No idea what you have observed but here is some tangible evidence:




I will find a video with larger specimens too.

My personal observation is no different, lycosidae being more robust just brute forces the sparassid down and eats it.


> Whatothers?
> 
> One peculiarity. I've bust open numerous mud wasp nests. It's almost always a Lyco inside. Haven't seen a Huntsman yet. But the wasps are day hunters and lycos almost never come out except at night and sparassids are quite visible during the day as they lurk on walls and tree trunks.


I was talking about your sparassids statements.
They are not 8 legged industrial cheetahs but spiders with build not suited to combat other similar sized, active hunting spiders.

Reactions: Informative 1


----------



## The Snark

They very much are the cheetah of the arach world. Not the most powerful but very fast take down oriented.

I'm taking two exceptions to your postings. First, you are promoting videos of fights between animals under artificial circumstances.
Second, the use of the word asinine: stupid, foolish, brainless. Perhaps I am poorly informed, but quite willing to learn at the worst.
Your word choice, and the underlying sentiments, are borderline a personal attack.


----------



## Veles

The Snark said:


> They very much are the cheetah of the arach world. Not the most powerful but very fast take down oriented.


This is beside the matter.
I was merely pointing to the wrong parts of your statement, that being that sparassids are some wolf spider killing machines.
When in reality its the other way around.


> I'm taking two exceptions to your postings. You are promoting fights between animals under artificial circumstances and the use of the word asinine: stupid, foolish, brainless. Poorly informed, and quite willing to learn at the worst.


Since when do the circumstances artificial or not matter?
Sparassids can climb glass if anything.
There is no unfair factors here.


----------



## The Snark

You have observed videos in a glass dish. I've observed encounters on the forest floor. Sparassids hunt like cheetahs. Said, done.


----------



## Veles

The Snark said:


> You have observed videos in a glass dish.


And?
I have observed them outside in the wild, but this is tangible evidence just in case.


> I've observed encounters on the forest floor. Sparassids hunt like cheetahs. Said, done.


How they hunt is not the problem.
Prey they take is what i am talking about here.


----------



## The Snark

Veles said:


> How they hunt is not the problem.
> Prey they take is what i am talking about here.


So let's see 3 or 4 videos of Sparassids hunting in their natural environment.


----------



## Veles

The Snark said:


> So let's see 3 or 4 videos of Sparassids hunting in their natural environment.


What for?

I can not find any videos of sparassids hunting wolf spiders.
EDIT: What clarification do you need?

Reactions: Informative 1


----------



## The Snark

Photos then? You are such an authority on what and how sparassids hunt you must surely have information and evidence, along with something to disprove their sprint and overwhelm hunting tactics reminiscent of a cheetah.


----------



## Veles

The Snark said:


> Photos then? You are such an authority on what and how sparassids hunt you must surely have information and evidence, along with something to disprove their sprint and overwhelm hunting tactics reminiscent of a cheetah.


Jesus batman christ on a pogostick has the point went over yur head.

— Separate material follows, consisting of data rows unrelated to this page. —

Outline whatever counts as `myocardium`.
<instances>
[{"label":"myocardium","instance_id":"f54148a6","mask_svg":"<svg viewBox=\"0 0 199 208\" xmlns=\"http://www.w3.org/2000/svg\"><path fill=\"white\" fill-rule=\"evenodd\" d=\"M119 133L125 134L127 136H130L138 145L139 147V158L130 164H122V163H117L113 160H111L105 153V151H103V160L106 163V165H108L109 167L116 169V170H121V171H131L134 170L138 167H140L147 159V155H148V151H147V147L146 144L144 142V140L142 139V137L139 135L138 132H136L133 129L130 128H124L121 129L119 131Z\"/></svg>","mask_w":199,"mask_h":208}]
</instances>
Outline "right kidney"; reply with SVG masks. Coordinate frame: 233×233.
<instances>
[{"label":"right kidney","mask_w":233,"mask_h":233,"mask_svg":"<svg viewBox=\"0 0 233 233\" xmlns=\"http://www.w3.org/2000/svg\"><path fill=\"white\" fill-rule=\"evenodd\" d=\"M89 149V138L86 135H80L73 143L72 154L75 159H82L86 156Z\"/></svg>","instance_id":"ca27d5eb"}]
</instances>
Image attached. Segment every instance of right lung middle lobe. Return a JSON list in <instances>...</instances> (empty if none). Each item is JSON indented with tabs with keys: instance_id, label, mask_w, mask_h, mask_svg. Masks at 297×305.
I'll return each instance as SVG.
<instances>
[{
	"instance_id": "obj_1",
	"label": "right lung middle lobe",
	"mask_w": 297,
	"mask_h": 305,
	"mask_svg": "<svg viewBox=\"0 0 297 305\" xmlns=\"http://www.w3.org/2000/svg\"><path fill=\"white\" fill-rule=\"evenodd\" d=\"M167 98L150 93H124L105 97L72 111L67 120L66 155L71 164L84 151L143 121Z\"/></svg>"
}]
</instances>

I am not talking purely about their hunting tactics  but about the fact they cant overpower lycosidae of similar size.

Reactions: Funny 1


----------



## The Snark

I would also point out, your average wildebeest or kudu could royally kick a cheetahs butt in a contained confrontation.


----------



## The Snark

So cute.
https://reptilepark.com.au/wp-content/uploads/2015/12/spiders_au_huntsman2-1030x686.jpg


----------



## Veles

The Snark said:


> I would also point out, your average wildebeest or kudu could royally kick a cheetahs butt in a contained confrontation.

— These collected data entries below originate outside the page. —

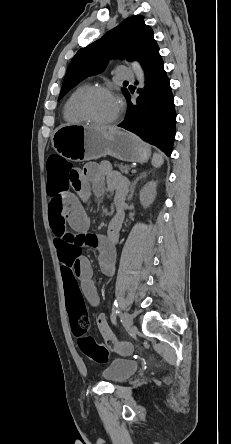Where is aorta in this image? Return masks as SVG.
Wrapping results in <instances>:
<instances>
[{"mask_svg": "<svg viewBox=\"0 0 231 444\" xmlns=\"http://www.w3.org/2000/svg\"><path fill=\"white\" fill-rule=\"evenodd\" d=\"M132 69L136 75L137 80L139 81V87H144V72L139 63L133 62Z\"/></svg>", "mask_w": 231, "mask_h": 444, "instance_id": "762f6f07", "label": "aorta"}]
</instances>
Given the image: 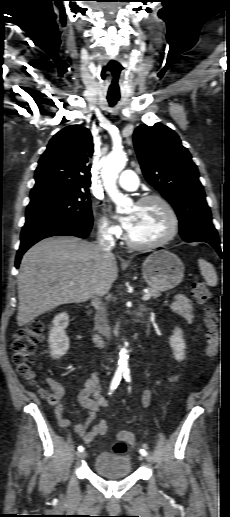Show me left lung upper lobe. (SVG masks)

Cheetahs do get injured while hunting prey on occasins, getting gored is a thing.
Not to mention a cheetah mostly goes for a smaller prey than an adult kudu.


But this is very bad comparison, sparassids are active hunters and less ambush orientated than per say a big cat.
Not only that but you are comparing predator vs predator to predator vs herbivore.
In the second cases the prey item also has weight adventage by factor of at very least 3.
And i am talking about parity here.

Reactions: Funny 1


----------



## Veles

The Snark said:


> https://reptilepark.com.au/wp-content/uploads/2015/12/spiders_au_huntsman2-1030x686.jpg


The huntsman has a gross size adventage there.

Reactions: Funny 1


----------



## The Snark

Veles said:


> Not to mention a cheetah mostly goes for a smaller prey than an adult kudu.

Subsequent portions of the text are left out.